The career of Anwar al-Awlaki demonstrates otherwise.

Born in New Mexico in 1971, al-Awlaki attended Colorado State University, where he was president of the Muslim Students Association, a Brotherhood front. While still a student, al-Awlaki began preaching at the Islamic Center of Fort Collins. One congregant later recalled, “He was very knowledgeable. He was an excellent person — very nice, dedicated to religion.”

Later, al-Awlaki became imam at the Denver Islamic Society, and later still at the Dar Al-Hijrah Islamic Center, a mosque in northern Virginia, where he counseled two of the 9/11 hijackers.

In the years following the September 11 attacks, al-Awlaki became one of the world’s leading ideologues of jihad and abetted the plotting of numerous jihad attacks. He ultimately became internationally notorious for his role in the Christmas Day underwear bomb plot in an airplane over Detroit, the attempted Times Square car bombing, and the Fort Hood jihad massacre — after leaving the United States in 2002 because of a post-9/11 “climate of fear and intimidation,” according to his friend Johari Abdul-Malik, director of outreach for the Dar Al-Hijrah mosque in Northern Virginia. The Muslim Brotherhood in Yemen gave al-Awlaki shelter.

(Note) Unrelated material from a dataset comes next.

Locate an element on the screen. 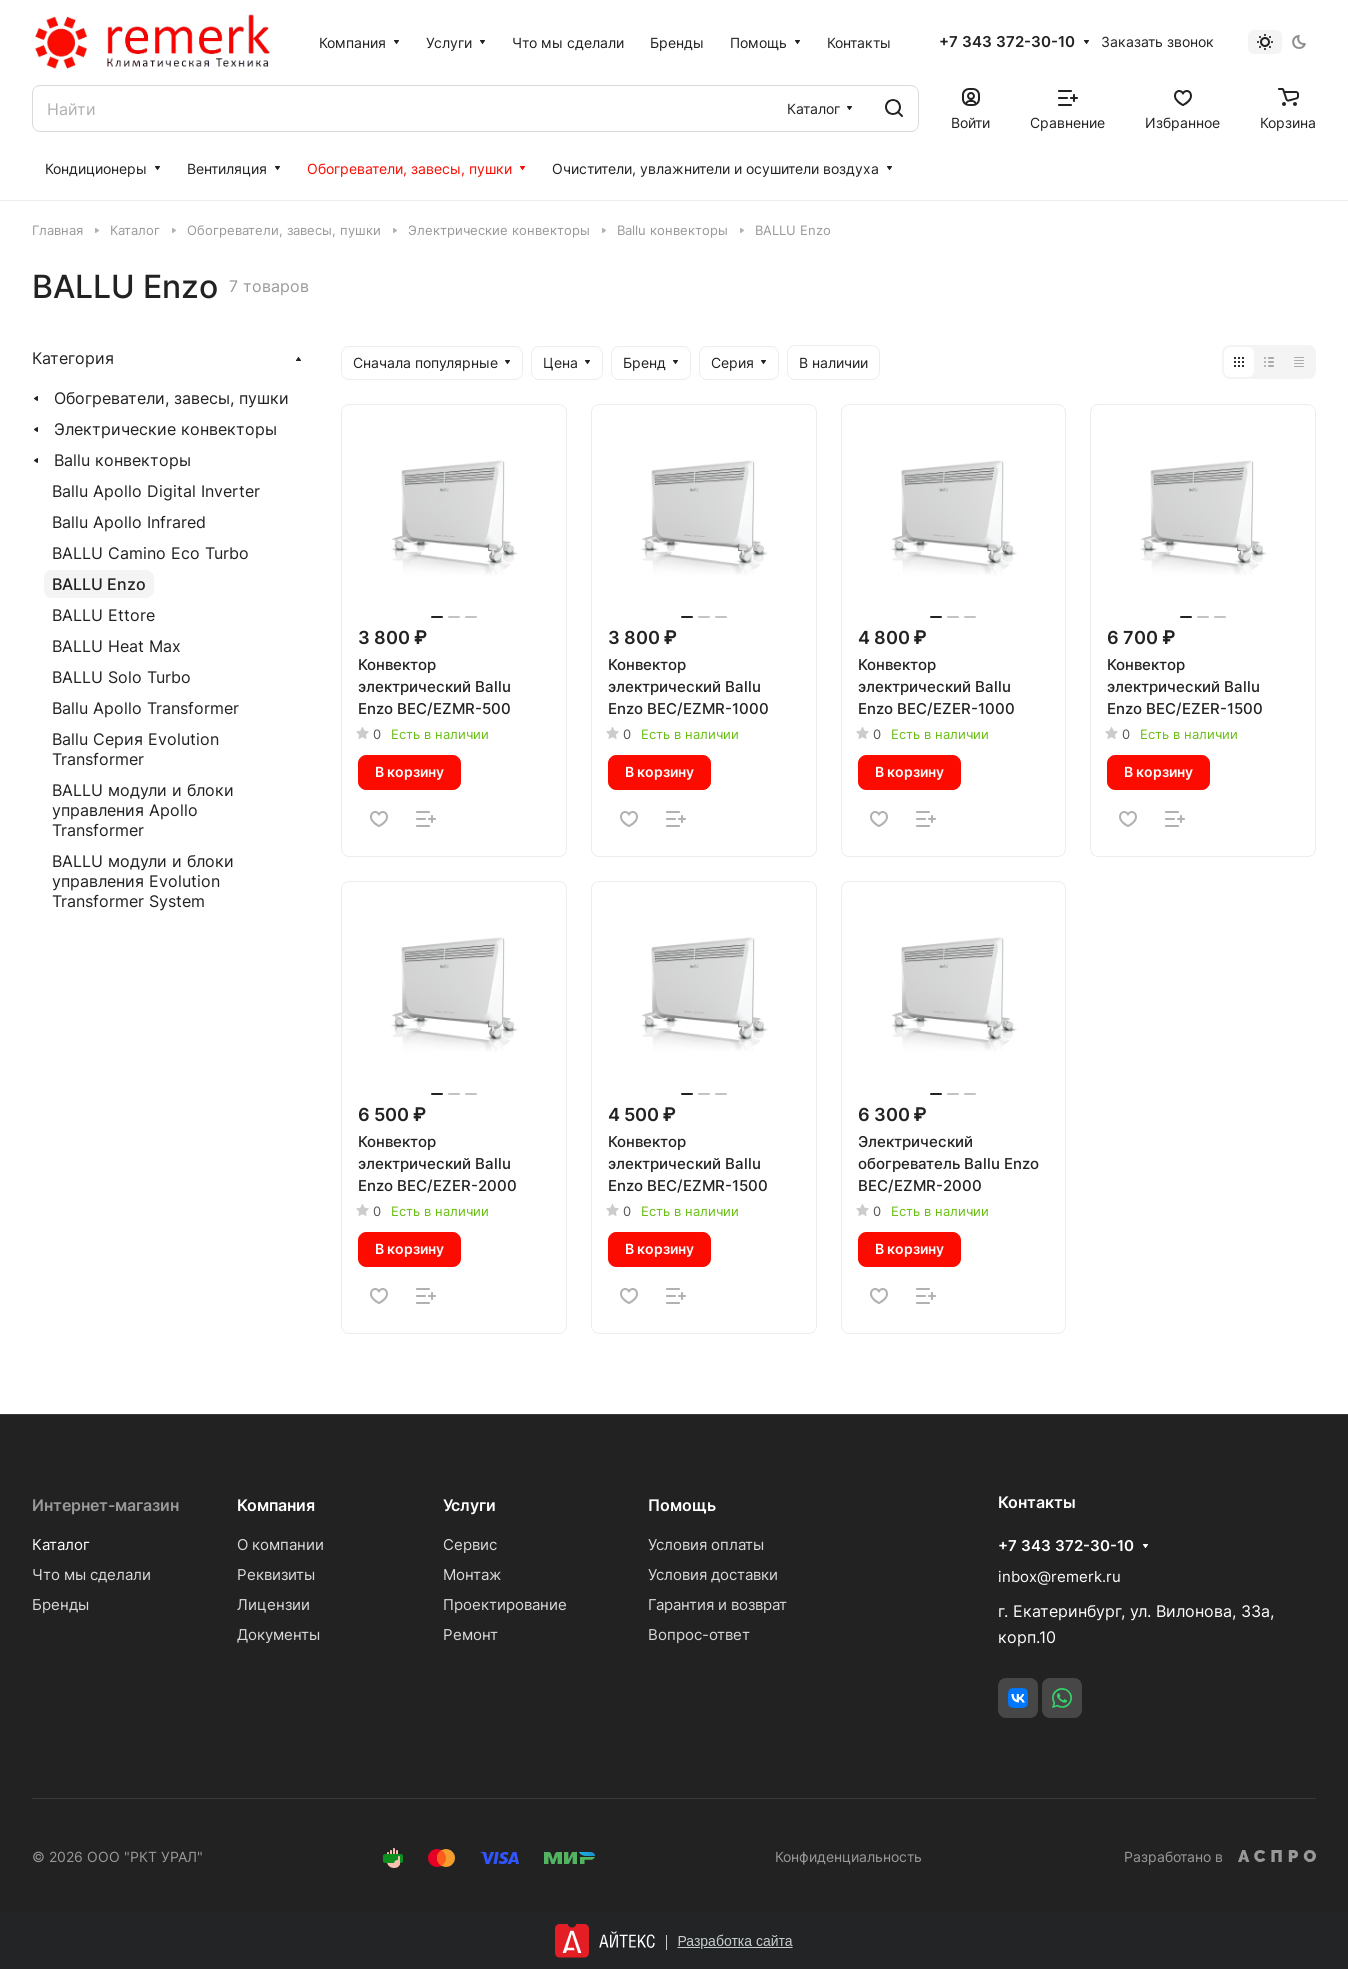 This screenshot has height=1969, width=1348. BALLU Ettore is located at coordinates (103, 615).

Al-Awlaki carefully cultivated a moderate image. He was so successful at this that shortly after 9/11, the New York Times held him up as a shining example of “a new generation of Muslim leader capable of merging East and West,” and quoted him explaining how his community was now more careful to root out jihadist sentiments: “In the past we were oblivious. We didn’t really care much because we never expected things to happen. Now I think things are different. What we might have tolerated in the past, we won’t tolerate any more. There were some statements that were inflammatory, and were considered just talk, but now we realize that talk can be taken seriously and acted upon in a violent radical way.”

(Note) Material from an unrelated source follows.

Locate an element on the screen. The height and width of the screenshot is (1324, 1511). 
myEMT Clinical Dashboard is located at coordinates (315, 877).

But that was just disinformation, as the FBI knew even at that time. They had al-Awlaki under surveillance. Nonetheless, in a precise illustration of the absurdity and incoherence of Washington’s policy toward Islam and jihad, al-Awlaki’s moderate credentials were

so taken for granted even during the period of this surveillance that on February 5, 2002, the FBI trailed al-Awlaki as the imam traveled through Washington — all the way to the Pentagon, where he gave an address at a Defense Department luncheon on “Islam and Middle Eastern Politics and Culture.”

Also in 2002, PBS produced a documentary on the life of Muhammad, Muhammad: Legacy of a Prophet. I wrote in a National Review article at the time (which the magazine has since, tellingly, taken down) that the documentary presented an “attractively packaged, sanitized version of Islam.” The documentary featured Islamic apologist Karen Armstrong; Daisy Khan, the deeply deceitful “moderate” who briefly shot to national prominence in the Ground Zero mosque controversy, and others of that ilk.

The documentary also captured al-Awlaki leading Muslim prayers on Capitol Hill, although he now appears to have been edited out. Present for al-Awlaki’s sermon was the Hamas-linked Council on American-Islamic Relations (CAIR)’s Nihad Awad, his henchman Ibrahim “Honest Ibe” Hooper, and convicted jihad terrorist Ismail Randall Royer, who was also a CAIR operative at the time. None of them stood up and denounced al-Awlaki for his supposed “extremism” and “hijacking” of Islam, or did so at any point afterward.

And no one in the West paused to consider the implications of that fact.